In her first public appearance with the Queen, Meghan walked arm-in-arm with her fiancé, walking the short distance from the royals’ estate, Sandringham House, in Norfolk, to the morning church service at St Mary Magdalene Church.
Meghan, 36, who broke with tradition by attending the event with the Queen before she and Harry are married, smiled and waved at the many locals who had come, and with Harry even stopped to speak with many of them on their return to Sandringham.
The pair smiled as they waited for the Queen to depart the church, alongside Prince William and Kate. Many royal watchers thought Meghan looked nervous. Prince Harry appeared to talk her through the protocol.
When the Queen approached, Meghan curtsied, a little shakily at first. Wobbly or not, she pulled it off and looked relieved afterwards.
This was the first Christmas the royal family had been joined by the American actress, who will marry Harry in Windsor Castle in May.
The Queen noted in her annual Christmas message that the family was looking forward “to welcoming new members into it next year”.
The Queen was joined by her husband, Prince Philip, and close family members including grandson Prince William and his wife, Kate, who is expecting the couple’s third child, due in the northern spring.
William and Kate also stopped to talk with local residents who had waited in the cold for a chance to give flowers to the royals.

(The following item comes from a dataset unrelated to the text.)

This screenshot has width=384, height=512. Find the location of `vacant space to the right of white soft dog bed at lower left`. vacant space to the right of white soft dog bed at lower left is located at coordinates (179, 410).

The crowd was larger than in past years, perhaps because of curiosity about Markle.
Queen Elizabeth, 91, and Prince Philip, 96, missed last year’s church service due to a bout of the flu, but they seemed in good health during Monday’s brief appearance. Prince Philip walked back to the Queen’s house with other royals, while the Queen opted to be driven.

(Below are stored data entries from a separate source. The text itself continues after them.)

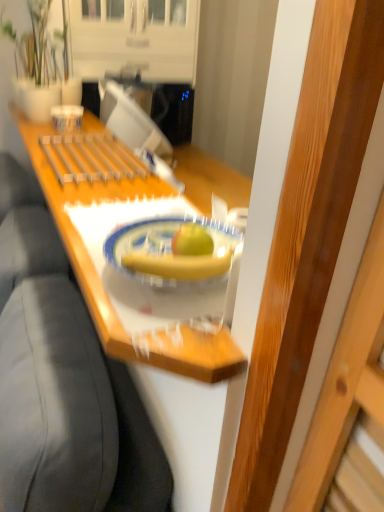 Question: From the image's perspective, would you say yellow matte banana at center is shown under porcelain plate at center?

Choices:
 (A) yes
 (B) no

Answer: (A)

Question: Is yellow matte banana at center in contact with porcelain plate at center?

Choices:
 (A) no
 (B) yes

Answer: (B)

Question: Does yellow matte banana at center have a larger size compared to porcelain plate at center?

Choices:
 (A) no
 (B) yes

Answer: (A)

Question: From the image's perspective, would you say yellow matte banana at center is positioned over porcelain plate at center?

Choices:
 (A) yes
 (B) no

Answer: (B)

Question: Could you tell me if yellow matte banana at center is facing porcelain plate at center?

Choices:
 (A) yes
 (B) no

Answer: (A)

Question: Is point (38, 157) closer or farther from the camera than point (195, 258)?

Choices:
 (A) farther
 (B) closer

Answer: (A)

Question: From the image's perspective, relative to porcelain plate at center, is wooden tray at center above or below?

Choices:
 (A) above
 (B) below

Answer: (B)

Question: Considering the positions of wooden tray at center and porcelain plate at center in the image, is wooden tray at center wider or thinner than porcelain plate at center?

Choices:
 (A) wide
 (B) thin

Answer: (A)

Question: From a real-world perspective, relative to porcelain plate at center, is wooden tray at center vertically above or below?

Choices:
 (A) above
 (B) below

Answer: (B)

Question: From a real-world perspective, is porcelain plate at center positioned above or below yellow matte banana at center?

Choices:
 (A) below
 (B) above

Answer: (A)

Question: From the image's perspective, is porcelain plate at center above or below yellow matte banana at center?

Choices:
 (A) below
 (B) above

Answer: (B)

Question: Is porcelain plate at center inside or outside of yellow matte banana at center?

Choices:
 (A) outside
 (B) inside

Answer: (A)

Question: From their relative heights in the image, would you say porcelain plate at center is taller or shorter than yellow matte banana at center?

Choices:
 (A) short
 (B) tall

Answer: (B)

Question: Considering the positions of wooden tray at center and matte white vase at upper left in the image, is wooden tray at center wider or thinner than matte white vase at upper left?

Choices:
 (A) wide
 (B) thin

Answer: (B)

Question: From a real-world perspective, is wooden tray at center physically located above or below matte white vase at upper left?

Choices:
 (A) below
 (B) above

Answer: (A)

Queen Elizabeth used her annual Christmas message to pay tribute to the way the cities of London and Manchester pulled together after extremist attacks earlier this year.

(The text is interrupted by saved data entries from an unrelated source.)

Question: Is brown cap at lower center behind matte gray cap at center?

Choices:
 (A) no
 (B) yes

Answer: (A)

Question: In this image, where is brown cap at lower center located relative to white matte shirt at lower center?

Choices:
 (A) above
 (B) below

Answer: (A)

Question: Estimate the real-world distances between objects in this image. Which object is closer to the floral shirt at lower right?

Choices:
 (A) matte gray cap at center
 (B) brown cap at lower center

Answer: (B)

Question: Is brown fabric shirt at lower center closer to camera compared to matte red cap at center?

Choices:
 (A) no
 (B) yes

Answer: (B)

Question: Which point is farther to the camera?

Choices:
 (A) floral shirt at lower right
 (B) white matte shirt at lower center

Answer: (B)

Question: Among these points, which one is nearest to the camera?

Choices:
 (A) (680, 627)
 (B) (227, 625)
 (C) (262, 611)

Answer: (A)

“This Christmas, I think of London and Manchester, whose powerful identities shone through over the past 12 months in the face of appalling attacks,” she said in the speech.
The Queen says it was her privilege to visit young survivors of the attack on a Manchester concert hall as they were recovering from the blast which claimed 22 lives.
“I describe that hospital visit as a ‘privilege’ because the patients I met were an example to us all, showing extraordinary bravery and resilience,” she says.
Queen Elizabeth also paid tribute to her husband, who this year stepped down from most public duties because of his advancing years. She praised him for his “support and unique sense of humour”.
The royal couple is spending the holidays at the Queen’s country estate in Sandringham and on Christmas Day enjoyed a private lunch after the church service.